Extracted records below:

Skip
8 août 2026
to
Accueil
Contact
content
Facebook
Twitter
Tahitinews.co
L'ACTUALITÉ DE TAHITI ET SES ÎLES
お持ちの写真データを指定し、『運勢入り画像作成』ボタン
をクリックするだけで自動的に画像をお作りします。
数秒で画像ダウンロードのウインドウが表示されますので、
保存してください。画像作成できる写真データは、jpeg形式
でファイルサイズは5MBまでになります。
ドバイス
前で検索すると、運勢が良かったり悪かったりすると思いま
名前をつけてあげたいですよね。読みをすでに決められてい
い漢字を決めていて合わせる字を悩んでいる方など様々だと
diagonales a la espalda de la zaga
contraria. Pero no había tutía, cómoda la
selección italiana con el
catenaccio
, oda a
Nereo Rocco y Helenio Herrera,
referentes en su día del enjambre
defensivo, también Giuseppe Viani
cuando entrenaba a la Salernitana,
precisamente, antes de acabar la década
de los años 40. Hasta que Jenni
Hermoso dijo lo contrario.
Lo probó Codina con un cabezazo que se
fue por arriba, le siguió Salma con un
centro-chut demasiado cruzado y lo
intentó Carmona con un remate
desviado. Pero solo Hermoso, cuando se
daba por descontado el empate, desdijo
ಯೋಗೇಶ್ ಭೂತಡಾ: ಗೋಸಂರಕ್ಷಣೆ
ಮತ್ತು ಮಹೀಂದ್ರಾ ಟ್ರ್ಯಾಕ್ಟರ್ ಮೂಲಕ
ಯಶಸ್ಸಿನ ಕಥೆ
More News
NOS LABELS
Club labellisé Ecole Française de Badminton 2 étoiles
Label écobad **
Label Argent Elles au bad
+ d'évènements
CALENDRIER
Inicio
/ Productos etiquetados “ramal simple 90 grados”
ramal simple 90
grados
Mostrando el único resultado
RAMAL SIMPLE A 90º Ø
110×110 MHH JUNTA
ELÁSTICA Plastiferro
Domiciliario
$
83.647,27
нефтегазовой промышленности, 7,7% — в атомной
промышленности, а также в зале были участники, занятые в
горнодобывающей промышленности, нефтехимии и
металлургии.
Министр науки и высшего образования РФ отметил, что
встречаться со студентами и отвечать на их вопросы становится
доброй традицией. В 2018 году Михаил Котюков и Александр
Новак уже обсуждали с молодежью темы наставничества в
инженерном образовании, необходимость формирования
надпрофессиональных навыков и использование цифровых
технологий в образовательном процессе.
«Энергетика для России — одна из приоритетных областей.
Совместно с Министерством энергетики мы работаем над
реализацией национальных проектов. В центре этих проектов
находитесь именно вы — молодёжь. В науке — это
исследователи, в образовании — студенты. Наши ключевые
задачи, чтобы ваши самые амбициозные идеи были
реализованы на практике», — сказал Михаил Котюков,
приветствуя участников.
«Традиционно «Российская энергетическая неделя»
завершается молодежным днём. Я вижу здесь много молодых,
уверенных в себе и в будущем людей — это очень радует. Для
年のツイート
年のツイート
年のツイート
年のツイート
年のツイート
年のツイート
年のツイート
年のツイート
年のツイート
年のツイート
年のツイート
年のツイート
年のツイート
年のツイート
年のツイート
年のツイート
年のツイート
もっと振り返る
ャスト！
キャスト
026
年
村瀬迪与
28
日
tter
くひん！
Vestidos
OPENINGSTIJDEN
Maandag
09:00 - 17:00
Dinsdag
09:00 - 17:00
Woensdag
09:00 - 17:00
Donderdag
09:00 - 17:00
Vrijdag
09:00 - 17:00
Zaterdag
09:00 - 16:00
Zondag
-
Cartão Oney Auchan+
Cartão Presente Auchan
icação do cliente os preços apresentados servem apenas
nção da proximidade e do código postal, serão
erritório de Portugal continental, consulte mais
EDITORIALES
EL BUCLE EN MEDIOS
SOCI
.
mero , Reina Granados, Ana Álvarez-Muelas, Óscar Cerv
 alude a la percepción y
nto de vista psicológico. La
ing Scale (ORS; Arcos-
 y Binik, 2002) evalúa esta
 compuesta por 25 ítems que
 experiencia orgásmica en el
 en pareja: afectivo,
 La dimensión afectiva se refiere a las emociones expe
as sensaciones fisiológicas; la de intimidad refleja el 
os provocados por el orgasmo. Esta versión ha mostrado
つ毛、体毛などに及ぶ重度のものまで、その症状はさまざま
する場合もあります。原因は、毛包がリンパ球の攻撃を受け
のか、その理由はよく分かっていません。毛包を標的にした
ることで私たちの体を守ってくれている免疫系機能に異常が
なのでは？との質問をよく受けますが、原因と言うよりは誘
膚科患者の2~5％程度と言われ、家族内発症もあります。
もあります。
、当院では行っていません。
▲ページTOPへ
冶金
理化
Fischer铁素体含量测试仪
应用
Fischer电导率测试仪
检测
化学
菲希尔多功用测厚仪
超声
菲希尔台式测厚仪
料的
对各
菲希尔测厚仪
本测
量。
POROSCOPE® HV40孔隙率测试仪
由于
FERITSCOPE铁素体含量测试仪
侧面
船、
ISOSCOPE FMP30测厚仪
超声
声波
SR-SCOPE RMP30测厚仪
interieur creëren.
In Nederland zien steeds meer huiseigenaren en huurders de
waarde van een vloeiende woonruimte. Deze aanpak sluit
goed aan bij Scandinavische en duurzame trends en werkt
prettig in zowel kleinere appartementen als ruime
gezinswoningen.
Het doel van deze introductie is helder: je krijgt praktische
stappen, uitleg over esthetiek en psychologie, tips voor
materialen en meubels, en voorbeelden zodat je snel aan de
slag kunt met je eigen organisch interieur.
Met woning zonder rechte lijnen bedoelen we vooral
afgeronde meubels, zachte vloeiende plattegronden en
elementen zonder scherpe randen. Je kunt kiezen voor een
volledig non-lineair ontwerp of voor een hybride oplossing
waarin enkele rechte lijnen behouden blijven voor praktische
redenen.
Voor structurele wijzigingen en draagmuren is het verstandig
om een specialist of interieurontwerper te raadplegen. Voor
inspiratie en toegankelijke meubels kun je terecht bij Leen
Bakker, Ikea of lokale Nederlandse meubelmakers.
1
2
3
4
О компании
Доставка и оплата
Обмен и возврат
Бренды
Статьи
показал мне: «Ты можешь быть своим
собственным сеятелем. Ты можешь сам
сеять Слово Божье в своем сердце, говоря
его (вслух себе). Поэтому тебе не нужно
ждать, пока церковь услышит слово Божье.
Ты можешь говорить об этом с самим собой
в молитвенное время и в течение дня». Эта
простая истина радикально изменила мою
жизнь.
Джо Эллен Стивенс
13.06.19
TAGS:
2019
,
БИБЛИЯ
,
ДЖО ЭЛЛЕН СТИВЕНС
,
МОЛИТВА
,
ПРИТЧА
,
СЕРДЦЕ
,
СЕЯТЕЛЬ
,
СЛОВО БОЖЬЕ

End of Extracted records.

# Assignment
The entries shown above should be duplicated exactly.

# Solution
Skip
8 août 2026
to
Accueil
Contact
content
Facebook
Twitter
Tahitinews.co
L'ACTUALITÉ DE TAHITI ET SES ÎLES
お持ちの写真データを指定し、『運勢入り画像作成』ボタン
をクリックするだけで自動的に画像をお作りします。
数秒で画像ダウンロードのウインドウが表示されますので、
保存してください。画像作成できる写真データは、jpeg形式
でファイルサイズは5MBまでになります。
ドバイス
前で検索すると、運勢が良かったり悪かったりすると思いま
名前をつけてあげたいですよね。読みをすでに決められてい
い漢字を決めていて合わせる字を悩んでいる方など様々だと
diagonales a la espalda de la zaga
contraria. Pero no había tutía, cómoda la
selección italiana con el
catenaccio
, oda a
Nereo Rocco y Helenio Herrera,
referentes en su día del enjambre
defensivo, también Giuseppe Viani
cuando entrenaba a la Salernitana,
precisamente, antes de acabar la década
de los años 40. Hasta que Jenni
Hermoso dijo lo contrario.
Lo probó Codina con un cabezazo que se
fue por arriba, le siguió Salma con un
centro-chut demasiado cruzado y lo
intentó Carmona con un remate
desviado. Pero solo Hermoso, cuando se
daba por descontado el empate, desdijo
ಯೋಗೇಶ್ ಭೂತಡಾ: ಗೋಸಂರಕ್ಷಣೆ
ಮತ್ತು ಮಹೀಂದ್ರಾ ಟ್ರ್ಯಾಕ್ಟರ್ ಮೂಲಕ
ಯಶಸ್ಸಿನ ಕಥೆ
More News
NOS LABELS
Club labellisé Ecole Française de Badminton 2 étoiles
Label écobad **
Label Argent Elles au bad
+ d'évènements
CALENDRIER
Inicio
/ Productos etiquetados “ramal simple 90 grados”
ramal simple 90
grados
Mostrando el único resultado
RAMAL SIMPLE A 90º Ø
110×110 MHH JUNTA
ELÁSTICA Plastiferro
Domiciliario
$
83.647,27
нефтегазовой промышленности, 7,7% — в атомной
промышленности, а также в зале были участники, занятые в
горнодобывающей промышленности, нефтехимии и
металлургии.
Министр науки и высшего образования РФ отметил, что
встречаться со студентами и отвечать на их вопросы становится
доброй традицией. В 2018 году Михаил Котюков и Александр
Новак уже обсуждали с молодежью темы наставничества в
инженерном образовании, необходимость формирования
надпрофессиональных навыков и использование цифровых
технологий в образовательном процессе.
«Энергетика для России — одна из приоритетных областей.
Совместно с Министерством энергетики мы работаем над
реализацией национальных проектов. В центре этих проектов
находитесь именно вы — молодёжь. В науке — это
исследователи, в образовании — студенты. Наши ключевые
задачи, чтобы ваши самые амбициозные идеи были
реализованы на практике», — сказал Михаил Котюков,
приветствуя участников.
«Традиционно «Российская энергетическая неделя»
завершается молодежным днём. Я вижу здесь много молодых,
уверенных в себе и в будущем людей — это очень радует. Для
年のツイート
年のツイート
年のツイート
年のツイート
年のツイート
年のツイート
年のツイート
年のツイート
年のツイート
年のツイート
年のツイート
年のツイート
年のツイート
年のツイート
年のツイート
年のツイート
年のツイート
もっと振り返る
ャスト！
キャスト
026
年
村瀬迪与
28
日
tter
くひん！
Vestidos
OPENINGSTIJDEN
Maandag
09:00 - 17:00
Dinsdag
09:00 - 17:00
Woensdag
09:00 - 17:00
Donderdag
09:00 - 17:00
Vrijdag
09:00 - 17:00
Zaterdag
09:00 - 16:00
Zondag
-
Cartão Oney Auchan+
Cartão Presente Auchan
icação do cliente os preços apresentados servem apenas
nção da proximidade e do código postal, serão
erritório de Portugal continental, consulte mais
EDITORIALES
EL BUCLE EN MEDIOS
SOCI
.
mero , Reina Granados, Ana Álvarez-Muelas, Óscar Cerv
 alude a la percepción y
nto de vista psicológico. La
ing Scale (ORS; Arcos-
 y Binik, 2002) evalúa esta
 compuesta por 25 ítems que
 experiencia orgásmica en el
 en pareja: afectivo,
 La dimensión afectiva se refiere a las emociones expe
as sensaciones fisiológicas; la de intimidad refleja el 
os provocados por el orgasmo. Esta versión ha mostrado
つ毛、体毛などに及ぶ重度のものまで、その症状はさまざま
する場合もあります。原因は、毛包がリンパ球の攻撃を受け
のか、その理由はよく分かっていません。毛包を標的にした
ることで私たちの体を守ってくれている免疫系機能に異常が
なのでは？との質問をよく受けますが、原因と言うよりは誘
膚科患者の2~5％程度と言われ、家族内発症もあります。
もあります。
、当院では行っていません。
▲ページTOPへ
冶金
理化
Fischer铁素体含量测试仪
应用
Fischer电导率测试仪
检测
化学
菲希尔多功用测厚仪
超声
菲希尔台式测厚仪
料的
对各
菲希尔测厚仪
本测
量。
POROSCOPE® HV40孔隙率测试仪
由于
FERITSCOPE铁素体含量测试仪
侧面
船、
ISOSCOPE FMP30测厚仪
超声
声波
SR-SCOPE RMP30测厚仪
interieur creëren.
In Nederland zien steeds meer huiseigenaren en huurders de
waarde van een vloeiende woonruimte. Deze aanpak sluit
goed aan bij Scandinavische en duurzame trends en werkt
prettig in zowel kleinere appartementen als ruime
gezinswoningen.
Het doel van deze introductie is helder: je krijgt praktische
stappen, uitleg over esthetiek en psychologie, tips voor
materialen en meubels, en voorbeelden zodat je snel aan de
slag kunt met je eigen organisch interieur.
Met woning zonder rechte lijnen bedoelen we vooral
afgeronde meubels, zachte vloeiende plattegronden en
elementen zonder scherpe randen. Je kunt kiezen voor een
volledig non-lineair ontwerp of voor een hybride oplossing
waarin enkele rechte lijnen behouden blijven voor praktische
redenen.
Voor structurele wijzigingen en draagmuren is het verstandig
om een specialist of interieurontwerper te raadplegen. Voor
inspiratie en toegankelijke meubels kun je terecht bij Leen
Bakker, Ikea of lokale Nederlandse meubelmakers.
1
2
3
4
О компании
Доставка и оплата
Обмен и возврат
Бренды
Статьи
показал мне: «Ты можешь быть своим
собственным сеятелем. Ты можешь сам
сеять Слово Божье в своем сердце, говоря
его (вслух себе). Поэтому тебе не нужно
ждать, пока церковь услышит слово Божье.
Ты можешь говорить об этом с самим собой
в молитвенное время и в течение дня». Эта
простая истина радикально изменила мою
жизнь.
Джо Эллен Стивенс
13.06.19
TAGS:
2019
,
БИБЛИЯ
,
ДЖО ЭЛЛЕН СТИВЕНС
,
МОЛИТВА
,
ПРИТЧА
,
СЕРДЦЕ
,
СЕЯТЕЛЬ
,
СЛОВО БОЖЬЕ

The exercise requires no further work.